Clemson University

Irmo’s Jordan Roper is succeeding on, off the court at Clemson

Clemson’s Jordan Roper’s averaging more than 10 points per game this season.
Clemson’s Jordan Roper’s averaging more than 10 points per game this season. AP

As a senior guard, Jordan Roper has become a key component to the success of the Clemson men’s basketball team. The road hasn’t been easy, but Roper appears well-positioned to finish his college career strong and for continued success in his life after Clemson, but he has had to overcome adversity along the way.

As a child, Roper first demonstrated his athletic potential on the baseball diamond. According to his father, Eric Roper, Jordan demonstrated the ability to throw a fastball between 80 to 90 miles per hour.

“That boy could throw,” Eric Roper said. “He was really good at baseball – really, really, really good.”

Because of that, many members of the community in Columbia – where Roper grew up – were upset when, at age 12, Jordan fell in love with basketball and gave up baseball.

A four-year varsity player at Irmo High, Roper was an all-state selection in both his junior and senior years as one of South Carolina’s top prep players.

Clemson was the only program from a major conference to offer a scholarship to Roper, who’s considered to be undersized at only 6-feet tall and 165 pounds. Irmo coach Tim Whipple, however, said he “had no doubts” that Roper would go on to succeed for the Tigers.

“What you get with Jordan is a very high basketball IQ, along with a tremendous amount of athletic ability,” Whipple said. “You put those two things together, and you’ve got a Division I, major college type of player.”

Roper was an immediate contributor for Clemson during the 2012-13 season. As a true freshman, Roper started 13 games, played an average of 22.7 minutes per game and scored 7.9 points per game.

Less than two weeks after the end of the season, on March 25, 2013, Roper suffered a health scare that changed his life.

The first sign that something was wrong came after an afternoon tutoring session at Vickery Hall, Clemson’s academic support center for student-athletes.

“I’m leaving tutoring to go back to my room to take a nap, and I drop my phone in Vickery Hall at the front desk,” Roper recalled. “I see the phone on the ground, and I’m trying to pick it up, and I can see myself grabbing it, but I can’t feel it.”

As Roper walked back to his on-campus apartment, he began to hear himself breathing from the side of his mouth. But even as Roper was unable to sleep during his attempt to take a nap, he figured he was just “out of it,” that he needed to fight through it.

Because of that, Roper proceeded to take a statistics exam that evening, and even though he was having trouble articulating his words and felt numb on one side of his body, he did well.

After eating dinner with some friends, Roper drove to Littlejohn Coliseum for a weightlifting session. It was evident to strength and conditioning coach Darric Honnold that something was wrong.

Roper was suffering a minor stroke.

That diagnosis was alarming to Eric Roper, whose father and grandmother both died after suffering strokes. Doctors were unable to determine an exact cause for his son’s stroke, and Jordan himself, fearful that he might be afflicted again, went through a battle with depression.

Physically, though, Roper suffered no permanent side effects.
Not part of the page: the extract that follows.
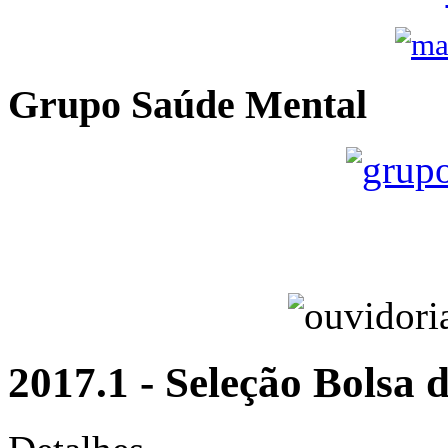
Grupo Saúde Mental
2017.1 - Seleção Bolsa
Returning to the basketball court that summer, when Clemson took an overseas trip to play a series of exhibition games in Italy, ultimately proved to be the medicine that put Roper back on track mentally.

“We played this game in Rome, and I dunked on this 7-foot guy in the game, and that was the moment I was like ‘I guess I’m all right,’ ” Roper said.
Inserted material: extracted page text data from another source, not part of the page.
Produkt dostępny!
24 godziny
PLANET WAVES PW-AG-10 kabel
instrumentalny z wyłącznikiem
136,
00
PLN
After his promising freshman season, Roper’s numbers tapered off in his sophomore and junior campaigns. Now a senior, Roper has averaged almost 10 points per game, leads the Tigers in steals and has already recorded a career high in assists.

“His head is up, he sees more, the game has slowed down,” Clemson coach Brad Brownell said. “I don’t know if any of it has anything to do with his health, I don’t know if just being more confident, being further away from his health issue.”

As an intern with Clemson’s athletic communications department last summer, Roper worked with Nik Conklin, the coordinator of digital content for Clemson athletics, to produce a longform video project about himself while also contributing to various other video projects.

Roper, who graduated from Clemson in December with an undergraduate degree in parks, recreation and tourism management, plans to use the skills he learned from that internship to pursue a career in athletic administration.